Technocracy crushes every minority group that gets its way, including farmers and ranchers. Technocrats want you to eat their bioengineered, lab-produced food. The Blackrocks of the world want to gobble all of the natural resources (ie, land). This has been the plan started by the Trilateral Commission in 1973. Rockefeller spelled it out in The Use of Land , the UN spelled it out in Agenda 21 and the 2030 Agenda; Larry Fink (a Trilateral) spelled it out with the tokenization of all assets. It’s unmistakable and certifiable. If these loons are not stopped, they will create the “mother of all famines” on a global scale. ⁃ Patrick Wood, Editor.
I want to be very clear.
Yes, I am a regenerative farmer.
Yes, I farm without chemicals.
Yes, I speak publicly—on podcasts, from stages, and in print—about better ways to grow food.
But I never villainize farmers. Not conventional farmers. Not farmers locked into systems they did not design. Not farmers working with razor-thin margins, massive equipment debt, weather risk, and policy pressure stacked against them.
No one wants to be the generation that loses the farm.
And yet that is exactly what is unfolding across Europe right now…and quietly, steadily, in the United States as well.
Over the past two years, farmers across Europe have mobilized at a scale that should dominate headlines. Instead, it has been treated as background noise.

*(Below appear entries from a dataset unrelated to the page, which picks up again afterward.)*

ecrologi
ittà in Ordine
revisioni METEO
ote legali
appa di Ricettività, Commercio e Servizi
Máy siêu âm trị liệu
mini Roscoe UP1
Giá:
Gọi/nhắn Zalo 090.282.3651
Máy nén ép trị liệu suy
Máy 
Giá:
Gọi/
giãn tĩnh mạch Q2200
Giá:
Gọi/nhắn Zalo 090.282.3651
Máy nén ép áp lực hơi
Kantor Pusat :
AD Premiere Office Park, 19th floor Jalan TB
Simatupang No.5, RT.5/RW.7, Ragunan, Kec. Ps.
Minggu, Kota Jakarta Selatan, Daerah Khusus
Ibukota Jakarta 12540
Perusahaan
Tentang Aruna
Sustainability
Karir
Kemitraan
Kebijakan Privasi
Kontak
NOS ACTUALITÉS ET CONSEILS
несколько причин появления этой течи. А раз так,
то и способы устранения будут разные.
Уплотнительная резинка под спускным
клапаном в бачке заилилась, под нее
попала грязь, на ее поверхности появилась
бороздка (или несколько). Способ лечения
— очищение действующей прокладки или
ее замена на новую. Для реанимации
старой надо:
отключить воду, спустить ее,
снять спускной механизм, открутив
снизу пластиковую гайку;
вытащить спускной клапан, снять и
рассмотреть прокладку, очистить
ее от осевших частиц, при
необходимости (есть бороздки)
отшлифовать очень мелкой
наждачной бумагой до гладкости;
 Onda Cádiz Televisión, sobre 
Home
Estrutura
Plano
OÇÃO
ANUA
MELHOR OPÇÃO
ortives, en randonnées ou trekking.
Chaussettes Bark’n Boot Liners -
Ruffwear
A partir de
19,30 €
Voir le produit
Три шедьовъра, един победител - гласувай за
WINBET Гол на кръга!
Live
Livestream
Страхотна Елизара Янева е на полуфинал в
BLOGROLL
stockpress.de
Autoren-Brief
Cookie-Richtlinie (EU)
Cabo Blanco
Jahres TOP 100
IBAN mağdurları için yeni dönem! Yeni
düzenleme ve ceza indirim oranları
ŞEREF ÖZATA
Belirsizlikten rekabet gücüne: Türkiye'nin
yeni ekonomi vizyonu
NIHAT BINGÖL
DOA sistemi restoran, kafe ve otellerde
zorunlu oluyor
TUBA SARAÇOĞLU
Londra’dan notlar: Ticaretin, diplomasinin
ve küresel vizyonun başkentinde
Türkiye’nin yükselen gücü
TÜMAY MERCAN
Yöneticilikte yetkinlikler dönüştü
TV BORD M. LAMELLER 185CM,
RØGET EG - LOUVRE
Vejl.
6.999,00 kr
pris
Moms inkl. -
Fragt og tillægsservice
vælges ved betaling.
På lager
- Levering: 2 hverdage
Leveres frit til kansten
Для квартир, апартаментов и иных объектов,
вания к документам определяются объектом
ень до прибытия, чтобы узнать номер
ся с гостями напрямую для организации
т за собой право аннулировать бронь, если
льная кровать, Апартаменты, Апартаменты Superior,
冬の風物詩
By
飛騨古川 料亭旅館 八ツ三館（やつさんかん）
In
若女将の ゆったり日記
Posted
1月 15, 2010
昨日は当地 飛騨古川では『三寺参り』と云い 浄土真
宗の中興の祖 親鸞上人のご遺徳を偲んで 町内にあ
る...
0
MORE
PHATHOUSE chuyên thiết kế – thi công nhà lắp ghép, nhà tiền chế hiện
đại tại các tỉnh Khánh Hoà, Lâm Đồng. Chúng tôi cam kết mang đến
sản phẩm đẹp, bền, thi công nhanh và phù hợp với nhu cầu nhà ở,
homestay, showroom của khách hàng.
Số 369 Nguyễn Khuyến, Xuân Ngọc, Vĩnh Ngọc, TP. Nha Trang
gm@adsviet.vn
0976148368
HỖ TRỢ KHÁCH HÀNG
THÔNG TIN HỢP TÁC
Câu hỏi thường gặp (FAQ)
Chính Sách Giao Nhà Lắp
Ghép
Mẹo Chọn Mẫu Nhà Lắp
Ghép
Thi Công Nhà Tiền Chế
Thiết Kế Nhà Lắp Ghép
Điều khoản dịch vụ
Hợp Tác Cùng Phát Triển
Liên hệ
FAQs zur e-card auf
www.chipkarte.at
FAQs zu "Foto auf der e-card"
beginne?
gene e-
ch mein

In the Netherlands, farmers have protested nitrogen rules that would force mass farm closures—even among low-input and regenerative operations. In France, farmers have blocked highways and surrounded Paris with tractors, protesting fuel taxes, land-use restrictions, and impossible compliance burdens. In Germany, tens of thousands of farmers drove tractors into Berlin over the removal of diesel tax exemptions that many farms rely on to survive. In Belgium, farmers dumped produce and manure outside EU buildings in Brussels. In Poland, Romania, and Hungary, farmers have protested cheap imports and regulations that apply to domestic producers but not foreign competitors.
These are not isolated events. They are sustained, multinational protests by people who feed entire continents.
And yet the coverage is minimal, fleeting, or framed as an inconvenient disruption rather than an existential warning.
European farmers are not protesting environmental responsibility. Many already practice conservation, reduced inputs, rotational grazing, cover cropping, and soil-building methods.
What they are rejecting is regulation divorced from reality.
Under policies driven by the European Union and initiatives like the European Green Deal, farmers face rules that impose arbitrary nitrogen caps per acre, treat synthetic nitrogen and organic nitrogen as if they are identical, require land to be taken out of production regardless of local context, and demand extensive reporting and compliance that small and mid-size farms cannot absorb.
This is no longer about practices. There are fully regenerative farmers—no chemicals, integrated livestock, biologically active soils—who are still being regulated to death.
Biology cannot be legislated by spreadsheet.
Cows on grass are not the same as animals in confinement. Cover-cropped fields with livestock integration are not the same as continuous monocropping. Rainfall, soil type, slope, climate, and ecosystem function matter.
Yet modern regulation ignores all of this.
Instead, it relies on modeling, averages, AI projections, and “eco-science” disconnected from outcome-based measurement. These rules are written far from the fields, enforced uniformly across radically different landscapes, and paid for by farmers who were never invited to the table.